### Provided material

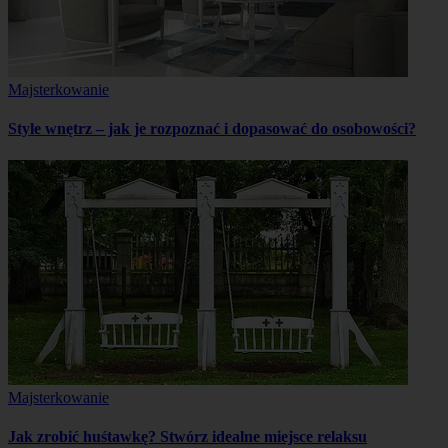
Majsterkowanie
Style wnętrz – jak je rozpoznać i dopasować do osobowości?
Majsterkowanie
Jak zrobić huśtawkę? Stwórz idealne miejsce relaksu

### What to do
For every line above, produce an exact transcription that omits the images.

### Solution
Majsterkowanie
Style wnętrz – jak je rozpoznać i dopasować do osobowości?
Majsterkowanie
Jak zrobić huśtawkę? Stwórz idealne miejsce relaksu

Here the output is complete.